------ Supplied entries ------
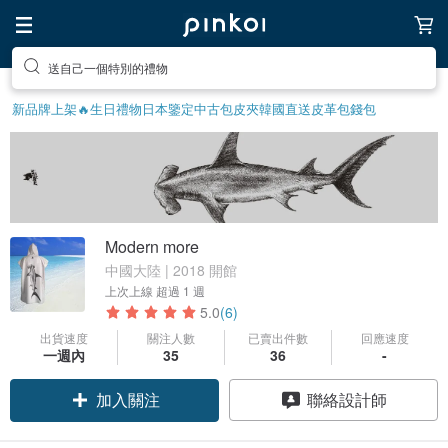
送自己一個特別的禮物
新品牌上架🔥
生日禮物
日本鑒定中古包
皮夾
韓國直送皮革包
錢包
Modern more
中國大陸 | 2018 開館
上次上線
超過 1 週
5.0
(6)
出貨速度
關注人數
已賣出件數
回應速度
一週內
35
36
-
加入關注
聯絡設計師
------
Your objective: When you copy the entries above, reproduce each line exactly and leave out any pictures.

Final answer:
送自己一個特別的禮物
新品牌上架🔥
生日禮物
日本鑒定中古包
皮夾
韓國直送皮革包
錢包
Modern more
中國大陸 | 2018 開館
上次上線
超過 1 週
5.0
(6)
出貨速度
關注人數
已賣出件數
回應速度
一週內
35
36
-
加入關注
聯絡設計師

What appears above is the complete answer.